Written by Gary Olson, former professor of Internation Political Economy, Identit Identity Politics and PolitPolitics of Labor at Moravian College
We’re now emerging from an intense period of racial justice protests that began after the death of George Floyd while in Minneapolis police custody. It was exhilarating and pride-inspiring to witness the multitudes in the Lehigh Valley who “took it to the streets” on behalf of racial equality, especially the waves of Black and white young people.
According to the Pew Research Center, some 15 million adults participated in the protests, which makes it the largest movement in American history. In terms of interracial composition, three times as many whites as Blacks participated and the percentage of Hispanics was higher than that for Black people.
Further, so many young people participated that it could be rightly characterized as a generational revolt. But will these events remain an historic “moment” or the start of an ongoing liberation movement?
After an interminable and unconscionably overdue response, we saw significant white allyship and we finally realized that white people must listen to Black voices and be accountable. However, in that vein, a key question remains: Which voices should white allies heed?
As Black activist Eric Jenkins reminds us, no organization speaks for all Black people, and some Black-led organizations are totally disconnected from the lives of the Black working class.

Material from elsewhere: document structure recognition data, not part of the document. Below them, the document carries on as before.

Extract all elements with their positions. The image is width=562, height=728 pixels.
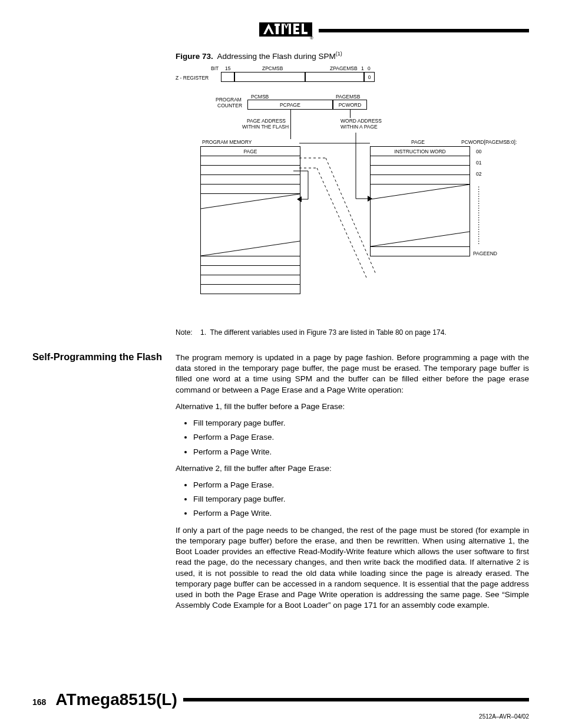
section-heading: Self-Programming the Flash [32, 351, 168, 363]
list-item: Perform a Page Write. [193, 447, 529, 457]
label-page-right: PAGE [411, 139, 425, 145]
alt2-intro: Alternative 2, fill the buffer after Pag… [176, 463, 529, 474]
page-header: ® [258, 21, 529, 41]
body-content: The program memory is updated in a page … [176, 353, 529, 617]
line-pcpage-down [290, 110, 291, 139]
page-table: INSTRUCTION WORD [370, 146, 470, 256]
svg-line-14 [201, 194, 300, 209]
svg-rect-3 [275, 24, 280, 26]
svg-rect-4 [282, 24, 284, 34]
list-item: Fill temporary page buffer. [193, 418, 529, 429]
list-item: Perform a Page Erase. [193, 480, 529, 490]
zreg-box4: 0 [364, 72, 375, 82]
label-bit1: 1 [361, 65, 364, 71]
zreg-box2 [234, 72, 305, 82]
label-wordaddr1: WORD ADDRESS [340, 118, 382, 124]
label-bit0: 0 [368, 65, 371, 71]
list-item: Perform a Page Write. [193, 508, 529, 519]
label-zpcmsb: ZPCMSB [262, 65, 283, 71]
paragraph-1: The program memory is updated in a page … [176, 353, 529, 396]
label-pagemsb: PAGEMSB [336, 94, 360, 100]
label-pageaddr1: PAGE ADDRESS [247, 118, 286, 124]
label-00: 00 [476, 149, 481, 154]
note-num: 1. [200, 328, 206, 337]
svg-marker-31 [368, 196, 372, 202]
arrows-svg [293, 133, 382, 280]
label-bit15: 15 [225, 65, 230, 71]
label-zpagemsb: ZPAGEMSB [330, 65, 358, 71]
svg-line-16 [371, 185, 470, 199]
list-item: Fill temporary page buffer. [193, 494, 529, 505]
note-label: Note: [176, 328, 193, 337]
doc-title: ATmega8515(L) [55, 690, 177, 709]
progmem-page-header: PAGE [201, 147, 300, 156]
label-wordaddr2: WITHIN A PAGE [340, 124, 378, 130]
program-memory-table: PAGE [200, 146, 300, 294]
alt1-list: Fill temporary page buffer. Perform a Pa… [193, 418, 529, 457]
svg-line-17 [371, 232, 470, 246]
pcword-box: PCWORD [333, 100, 367, 110]
svg-line-15 [201, 241, 300, 256]
svg-rect-5 [289, 24, 291, 34]
label-pcmsb: PCMSB [251, 94, 269, 100]
line-pcword-down [350, 110, 351, 118]
svg-rect-12 [302, 32, 308, 34]
svg-marker-23 [297, 196, 302, 202]
note-text: The different variables used in Figure 7… [210, 328, 447, 337]
atmel-logo: ® [258, 21, 314, 41]
svg-line-27 [317, 168, 367, 279]
svg-rect-9 [293, 28, 299, 30]
svg-line-25 [326, 158, 376, 274]
label-program: PROGRAM [216, 97, 242, 103]
label-pageend: PAGEEND [473, 251, 497, 256]
label-zregister: Z - REGISTER [176, 75, 209, 81]
svg-text:®: ® [310, 35, 313, 41]
header-rule [319, 29, 529, 32]
list-item: Perform a Page Erase. [193, 432, 529, 443]
alt1-intro: Alternative 1, fill the buffer before a … [176, 401, 529, 412]
footer-rule [183, 698, 529, 701]
dots-col: ......................... [478, 184, 480, 243]
label-01: 01 [476, 160, 481, 166]
svg-rect-10 [293, 32, 299, 34]
label-pageaddr2: WITHIN THE FLASH [242, 124, 289, 130]
pcpage-box: PCPAGE [247, 100, 333, 110]
alt2-list: Perform a Page Erase. Fill temporary pag… [193, 480, 529, 519]
label-pcwordbits: PCWORD[PAGEMSB:0]: [461, 139, 517, 145]
figure-note: Note: 1. The different variables used in… [176, 328, 447, 337]
zreg-box1 [221, 72, 234, 82]
svg-rect-8 [293, 24, 299, 26]
label-counter: COUNTER [217, 103, 242, 108]
figure-diagram: BIT 15 ZPCMSB ZPAGEMSB 1 0 Z - REGISTER … [176, 59, 517, 312]
doc-id: 2512A–AVR–04/02 [479, 713, 529, 720]
label-02: 02 [476, 171, 481, 177]
label-progmem: PROGRAM MEMORY [202, 139, 252, 145]
paragraph-2: If only a part of the page needs to be c… [176, 525, 529, 611]
page-footer: 168 ATmega8515(L) [32, 690, 529, 709]
label-bit: BIT [211, 65, 219, 71]
figure-caption-sup: (1) [336, 51, 342, 57]
zreg-box3 [305, 72, 364, 82]
instruction-word-cell: INSTRUCTION WORD [371, 147, 470, 156]
page-number: 168 [32, 697, 46, 707]
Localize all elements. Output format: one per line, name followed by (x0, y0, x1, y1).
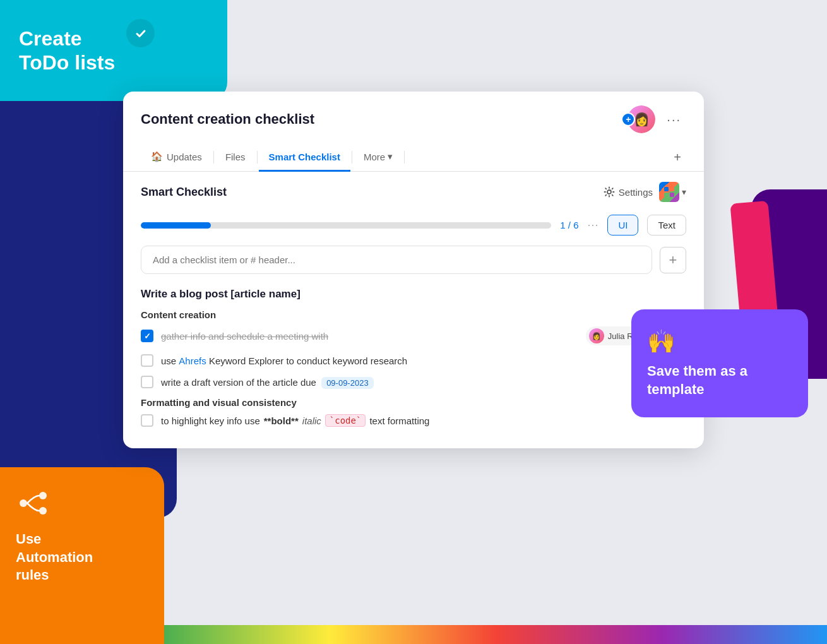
hands-emoji: 🙌 (647, 328, 675, 355)
tab-add-button[interactable]: + (669, 148, 686, 166)
checklist-content: Write a blog post [article name] Content… (123, 288, 704, 427)
avatar-wrapper: + 👩 (628, 105, 655, 133)
tag-avatar-julia: 👩 (589, 328, 604, 343)
purple-tooltip-card: 🙌 Save them as a template (631, 309, 808, 417)
add-checklist-button[interactable]: + (660, 247, 686, 273)
cyan-card: CreateToDo lists (0, 0, 227, 101)
date-badge[interactable]: 09-09-2023 (321, 377, 374, 389)
svg-point-3 (607, 190, 611, 194)
svg-point-0 (20, 499, 27, 507)
tab-divider-2 (257, 151, 258, 164)
colorful-board-icon (659, 182, 679, 202)
add-item-row: + (123, 246, 704, 285)
automation-label: UseAutomationrules (16, 530, 93, 585)
sub-header-right: Settings ▾ (604, 182, 686, 202)
tab-smart-checklist[interactable]: Smart Checklist (259, 144, 350, 172)
add-member-badge[interactable]: + (621, 112, 635, 126)
text-view-button[interactable]: Text (647, 215, 686, 236)
ui-view-button[interactable]: UI (607, 215, 638, 236)
checkbox-3[interactable] (141, 376, 153, 388)
svg-point-2 (39, 507, 47, 515)
subsection-1-header: Content creation (141, 309, 686, 320)
orange-card: UseAutomationrules (0, 467, 164, 644)
italic-example: italic (302, 415, 321, 426)
checklist-item-3: write a draft version of the article due… (141, 376, 686, 388)
tab-divider-3 (352, 151, 352, 164)
automation-icon (16, 486, 51, 521)
add-checklist-input[interactable] (141, 246, 652, 274)
progress-bar (141, 222, 551, 229)
item-1-text: gather info and schedule a meeting with (161, 331, 578, 342)
progress-more-button[interactable]: ··· (587, 218, 598, 232)
item-3-text: write a draft version of the article due… (161, 377, 686, 388)
svg-rect-7 (670, 193, 674, 197)
cyan-card-title: CreateToDo lists (19, 27, 115, 75)
checklist-item-1: gather info and schedule a meeting with … (141, 326, 686, 345)
progress-text: 1 / 6 (560, 220, 578, 230)
settings-button[interactable]: Settings (604, 186, 653, 198)
svg-rect-6 (664, 193, 669, 197)
chevron-down-icon: ▾ (388, 151, 393, 162)
header-right: + 👩 ··· (628, 105, 686, 133)
subsection-2-header: Formatting and visual consistency (141, 397, 686, 408)
tab-divider-1 (213, 151, 214, 164)
item-2-text: use Ahrefs Keyword Explorer to conduct k… (161, 355, 686, 366)
home-icon: 🏠 (151, 151, 163, 162)
svg-rect-4 (664, 187, 669, 191)
formatting-prefix: to highlight key info use (161, 415, 260, 426)
card-header: Content creation checklist + 👩 ··· (123, 92, 704, 143)
svg-point-1 (39, 492, 47, 499)
bold-example: **bold** (264, 415, 299, 426)
checkbox-1[interactable] (141, 330, 153, 342)
formatting-item-text: to highlight key info use **bold** itali… (161, 414, 686, 427)
progress-area: 1 / 6 ··· UI Text (123, 208, 704, 246)
sub-header: Smart Checklist Settings ▾ (123, 172, 704, 208)
checklist-item-2: use Ahrefs Keyword Explorer to conduct k… (141, 354, 686, 367)
checklist-item-formatting: to highlight key info use **bold** itali… (141, 414, 686, 427)
purple-card-text: Save them as a template (647, 362, 792, 398)
code-example: `code` (325, 414, 366, 427)
checkbox-formatting[interactable] (141, 414, 153, 427)
tab-more[interactable]: More ▾ (354, 143, 403, 172)
progress-bar-fill (141, 222, 211, 229)
bottom-bar (164, 625, 827, 644)
svg-rect-5 (670, 187, 674, 191)
card-title: Content creation checklist (141, 111, 314, 128)
view-toggle: ▾ (659, 182, 686, 202)
ahrefs-link[interactable]: Ahrefs (179, 355, 206, 366)
sub-title: Smart Checklist (141, 186, 227, 199)
main-card: Content creation checklist + 👩 ··· 🏠 Upd… (123, 92, 704, 448)
tab-divider-4 (404, 151, 405, 164)
tab-updates[interactable]: 🏠 Updates (141, 143, 212, 172)
section-title: Write a blog post [article name] (141, 288, 686, 301)
tabs-bar: 🏠 Updates Files Smart Checklist More ▾ + (123, 143, 704, 172)
check-circle-icon (126, 19, 155, 47)
checkbox-2[interactable] (141, 354, 153, 367)
gear-icon (604, 186, 615, 198)
tab-files[interactable]: Files (215, 144, 256, 172)
formatting-suffix: text formatting (369, 415, 429, 426)
view-dropdown-arrow[interactable]: ▾ (682, 187, 686, 197)
more-options-button[interactable]: ··· (662, 110, 686, 129)
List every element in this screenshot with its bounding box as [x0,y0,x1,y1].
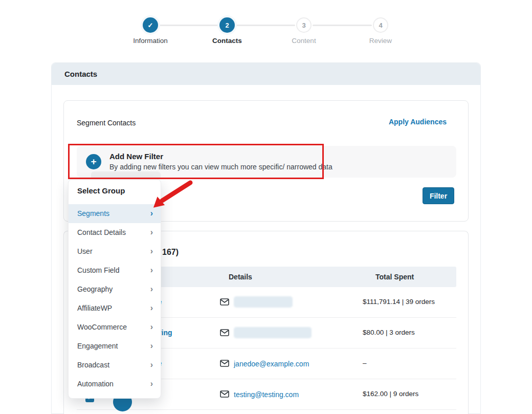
group-item-label: Segments [77,209,109,217]
group-item-label: Automation [77,380,114,388]
column-header-details: Details [229,273,252,281]
filter-button[interactable]: Filter [423,187,454,204]
group-item-contact-details[interactable]: Contact Details › [69,223,161,242]
panel-header: Contacts [52,63,480,85]
total-spent-value: – [363,359,367,367]
group-item-affiliatewp[interactable]: AffiliateWP › [69,299,161,318]
group-item-label: Engagement [77,342,118,350]
group-item-segments[interactable]: Segments › [69,204,161,223]
group-item-custom-field[interactable]: Custom Field › [69,261,161,280]
chevron-right-icon: › [150,209,153,218]
column-header-total-spent: Total Spent [375,273,414,281]
redacted-email [234,327,312,338]
step-contacts[interactable]: 2 Contacts [189,10,265,45]
group-item-user[interactable]: User › [69,242,161,261]
contacts-count-fragment: 167) [162,248,179,257]
email-icon [220,329,229,336]
step-label: Review [342,37,419,45]
chevron-right-icon: › [150,266,153,275]
total-spent-value: $111,791.14 | 39 orders [363,298,435,306]
apply-audiences-link[interactable]: Apply Audiences [389,118,447,126]
panel-title: Contacts [52,70,97,78]
step-label: Content [265,37,342,45]
step-number: 4 [373,17,388,33]
add-new-filter-title: Add New Filter [109,152,163,161]
group-item-label: Contact Details [77,228,126,236]
step-information[interactable]: ✓ Information [112,10,189,45]
select-group-trigger[interactable] [91,171,161,179]
chevron-right-icon: › [150,247,153,256]
email-icon [220,390,229,398]
check-icon: ✓ [143,17,158,33]
step-number: 3 [296,17,312,33]
email-icon [220,298,229,306]
group-item-woocommerce[interactable]: WooCommerce › [69,318,161,337]
plus-icon: + [86,154,101,169]
segment-contacts-label: Segment Contacts [77,119,136,127]
group-item-broadcast[interactable]: Broadcast › [69,356,161,375]
contact-email-link[interactable]: testing@testing.com [234,390,299,399]
step-label: Information [112,37,189,45]
group-item-label: AffiliateWP [77,304,112,312]
chevron-right-icon: › [150,285,153,294]
group-item-geography[interactable]: Geography › [69,280,161,299]
group-item-label: Custom Field [77,266,119,274]
wizard-stepper: ✓ Information 2 Contacts 3 Content 4 Rev… [112,10,419,46]
chevron-right-icon: › [150,360,153,369]
dropdown-header: Select Group [77,186,125,195]
select-group-dropdown: Select Group Segments › Contact Details … [68,179,161,399]
contact-email-link[interactable]: janedoe@example.com [234,360,309,368]
chevron-right-icon: › [150,379,153,388]
total-spent-value: $80.00 | 3 orders [363,329,415,336]
group-item-label: User [77,247,93,255]
group-item-engagement[interactable]: Engagement › [69,337,161,356]
step-content[interactable]: 3 Content [265,10,342,45]
group-item-label: Geography [77,285,113,293]
step-label: Contacts [189,37,265,45]
chevron-right-icon: › [150,341,153,351]
email-icon [220,360,229,367]
add-new-filter-subtitle: By adding new filters you can view much … [109,163,332,171]
group-item-label: Broadcast [77,361,109,369]
group-item-label: WooCommerce [77,323,127,331]
step-review[interactable]: 4 Review [342,10,419,45]
redacted-email [234,296,293,308]
step-number: 2 [219,17,235,33]
chevron-right-icon: › [150,322,153,332]
chevron-right-icon: › [150,228,153,237]
group-item-automation[interactable]: Automation › [69,375,161,394]
total-spent-value: $162.00 | 9 orders [363,390,418,398]
chevron-right-icon: › [150,303,153,313]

As Jenkins notes, some traditional Black organizations are even leery to accept white activists lest it disrupt their relationship with the dominant white power structure.
So, should white allies listen to the voices of the “go-along to get-ahead” types, such as the Congressional Black Caucus, composed of 55 members? The late Bruce Dixon, an editor at Black Agenda Report, characterized the CBC as part of the “Black Political Class,” whose first allegiance is enabling the 1% to rule, a class to which most Black Americans do not belong. “Blackness,” here, is just an image brandished to banksters, military contractors and corporate interests.
As Dixon asserted, CBC takes its marching orders from the Democratic Party and obscene gobs of cash donations from white corporate sponsors in exchange for safe Congressional seats, cushy lifestyles and undeserved status.
Should we listen to the Black voices attempting to co-opt and neuter the system-transforming potential of Black Lives Matter by diverting it simply into voting for Democrats? As a Facebook friend recently wrote, “The Democratic Party is now an upper-middle-class party that’s singing ‘We Shall Overcome’ 50 years too late.”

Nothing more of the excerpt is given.